The cultural context in which we minister has changed radically over the last fifty years and congregations are struggling with how (and often whether) they will adjust. Congregations are called to be both faithful to our Lord and relevant to their community (I Corinthians 9:22-23). All congregations are culturally relevant; the question is whether they are relevant to the culture that currently exists in their community or to a culture that has disappeared decades ago and lingers on only in the cultural island of the congregation itself.
Consider the following pervasive changes impacting our communities in the last four decades:
In 313 C.E., Emperor Constantine and the Roman Empire became officially Christian. The boundary between church and culture became enmeshed and Christianity ceased to be a contrast community. This partnership has largely dissolved over the last fifty years. American culture is increasingly secular and pluralistic. Going to church is no longer the respectable thing to do; we have lost our “home-team advantage.” The mission field is no longer only on foreign continents; it is in our communities where 60% of our neighbors are not meaningfully part of any Christian community of faith. On any given weekend, less than 20% of Americans go to worship – and yet people’s hunger for and interest in spiritual matters have never been higher! This makes our world today more like the world of the New Testament church than it has ever been since Christianity became the official religion of Rome – but vastly different from the way it was when most of our congregations were formed and most of our United Methodist leaders grew up.
Most leaders in congregations today – both lay and clergy – grew up in Christendom and have little or no personal experience of living life outside our faith. In Christendom, evangelism was seen as something done by missionaries in Africa or India. Consequently evangelism has become an unpracticed, untaught and nearly forgotten art in most of our congregations and seminaries. Many church leaders have no idea how to help a secular person know what it means to follow Jesus. The e-word scares most of us, truth be known. After all, how do we talk to others about something as basic to us as breathing?

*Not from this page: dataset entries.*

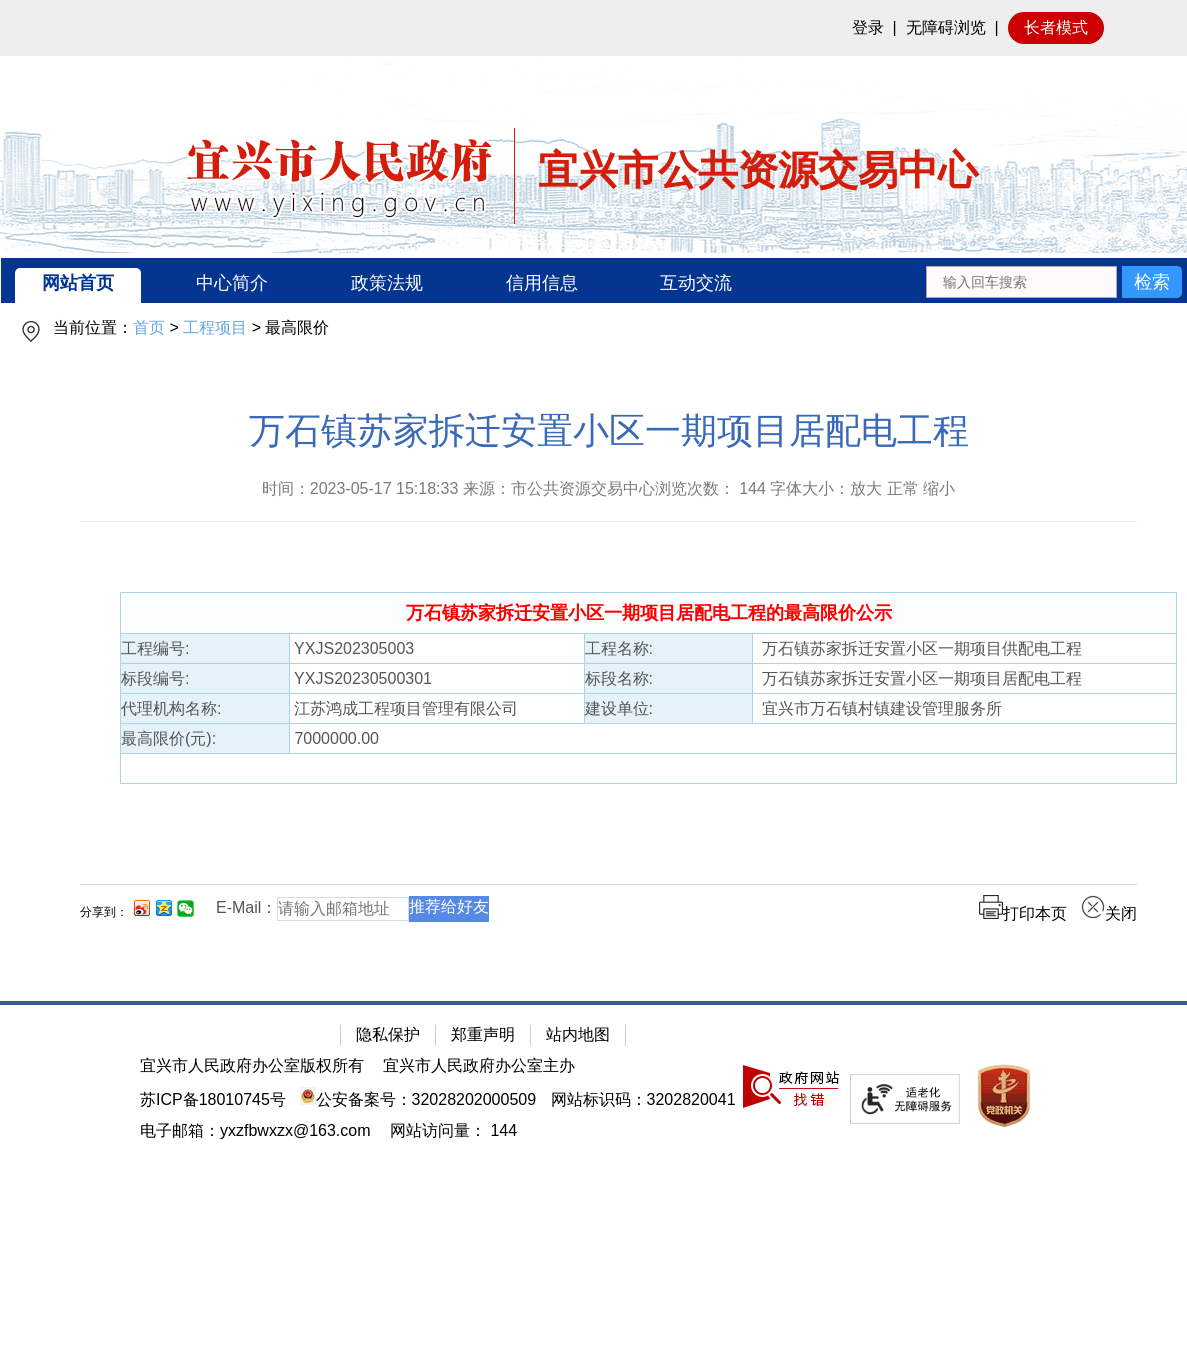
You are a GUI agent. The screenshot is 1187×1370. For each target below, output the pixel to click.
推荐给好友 (449, 906)
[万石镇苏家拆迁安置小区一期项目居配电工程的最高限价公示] (649, 613)
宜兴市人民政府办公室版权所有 (252, 1065)
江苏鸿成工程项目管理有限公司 (404, 708)
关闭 (1109, 913)
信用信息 (542, 283)
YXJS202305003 (352, 648)
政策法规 (387, 283)
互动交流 (696, 283)
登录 (868, 27)
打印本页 (1023, 913)
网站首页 (78, 283)
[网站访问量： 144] (453, 1130)
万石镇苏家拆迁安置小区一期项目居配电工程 (609, 430)
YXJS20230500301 (361, 678)
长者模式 (1056, 27)
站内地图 (578, 1034)
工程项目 (215, 327)
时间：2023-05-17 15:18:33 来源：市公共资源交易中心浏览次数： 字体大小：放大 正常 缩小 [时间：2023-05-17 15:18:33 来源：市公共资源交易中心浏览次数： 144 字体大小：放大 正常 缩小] (609, 488)
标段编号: (155, 678)
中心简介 (232, 283)
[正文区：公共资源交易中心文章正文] (608, 682)
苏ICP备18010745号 (213, 1099)
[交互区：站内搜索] (1053, 280)
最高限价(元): (168, 738)
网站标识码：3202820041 (643, 1099)
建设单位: (619, 708)
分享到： (104, 912)
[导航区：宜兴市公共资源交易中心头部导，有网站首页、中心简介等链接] (594, 280)
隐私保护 (388, 1034)
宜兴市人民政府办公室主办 (479, 1065)
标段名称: (619, 678)
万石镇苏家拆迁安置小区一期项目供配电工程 (917, 648)
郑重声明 (483, 1034)
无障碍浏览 (946, 27)
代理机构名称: (171, 708)
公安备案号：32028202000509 (418, 1099)
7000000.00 (334, 738)
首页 (149, 327)
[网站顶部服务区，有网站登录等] (593, 28)
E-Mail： (246, 907)
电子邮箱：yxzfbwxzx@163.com (255, 1130)
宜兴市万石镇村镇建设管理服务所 (877, 708)
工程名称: (619, 648)
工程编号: (155, 648)
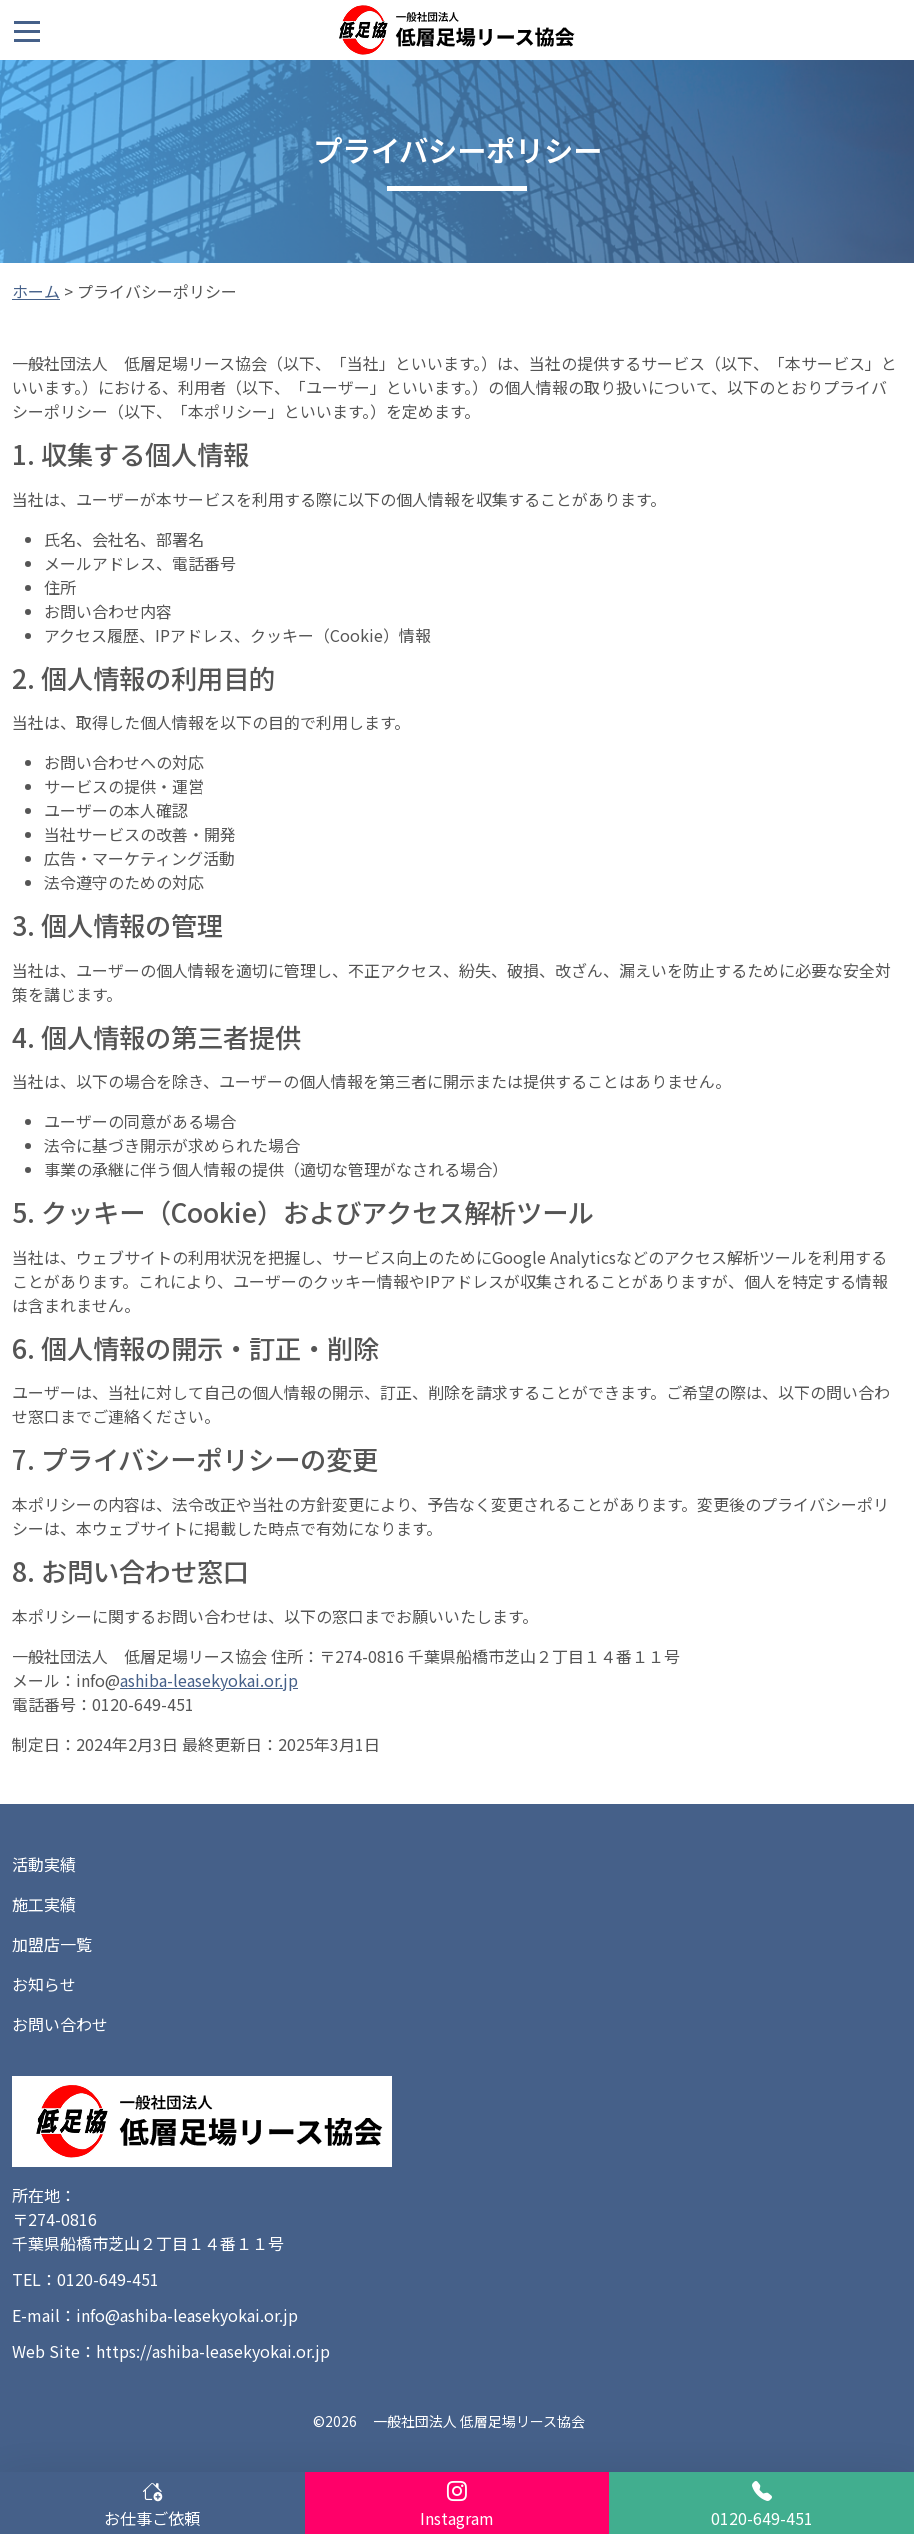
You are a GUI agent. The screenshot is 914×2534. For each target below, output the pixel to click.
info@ (98, 1680)
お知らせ (44, 1984)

For centuries, one generation was pretty much like the one before and after. Values, hopes, expectations, lifestyle tastes and preferences in music or clothes – all remained fairly constant for generations. Congregations could effectively minister to the next generation as they had to the one before. Today, however, most congregations have at least four generations in their community: Builder, Boomers, Busters and Generation X’ers. Though they are variously described by different observers, all recognize significant differences between the generations. Gone are the days when one ministry style fits all generations. The Church is increasingly less effective in reaching persons for Christ with each subsequent generation. Only 4% of persons in their 80’s and 90’s say they have no religious preference. That figure jumps to 11% with the Baby Booms. But among young adults born between 1980 and 1984, 27% say they have no religious preference. In 1940, the average age of United Methodists was 30 years old; in 2000, the average age was 60.

The demographic landscape of America has radically changed since the “1965 Immigration and Nationality Act”. Consequently, we are now culturally, ethnically and religiously the most diverse nation on the planet! For example, there are now more Muslim Americans than Episcopalians. No longer a cultural melting pot, we are now a richly textured mosaic of peoples. America has become more urban: in 1925, the heyday of Methodism, ¾ of the USA population lived in rural areas; today, ¾ of the population live in non-rural areas. Because of advances in healthcare, there are now more Americans over 65 than under 18. Those over 60 are growing 3 times faster than the population at large – especially in Florida! Add to this ever-changing landscape demographic churn: 55% of people in every zip code in Florida have moved there in the last five years. How do we effectively minister to the people that now live in the communities surrounding our congregation’s facilities?
Imagine a world without computers, the internet, email, cell phones, Blackberry’s, digital recordings, conference calls and cable TV. These new technologies have changed the availability of information and how we process it. They have changed how we relate and communicate with one another. Yet, how many of our congregations still minister as if the world of technology has not progressed since the 1950’s?
Many of these cultural changes can be addressed at a “how-to” level by learning “best practices” from congregations that are being fruitful in reaching and ministering to persons in communities similar to our own. As has been said earlier, there are vital, effective congregations in every district in our Conference from whom we can learn. Congregational leaders can also improvise and experiment to learn more fruitful, more culturally fitting methods of being in ministry to fulfill Christ’s missional purposes in their particular community.
But learning “how to” be more effective in our continuously changing cultural context by adopting “best practices” and experimenting to discover our own “best practices,” will only take us so far. We must also address the underlying spiritual loss of motivation by many congregational leaders. One pastor wondered: “Why are so many congregations “contentedly declining”? We now move from concerns about “How” to be more effective to concerns about “Why” we should and naturally would want to be more fruitful in ministry? Without the spiritual desire and commitment to become more fruitful in ministry, all discussion about “how-to’s” and “best practices” won’t make much difference.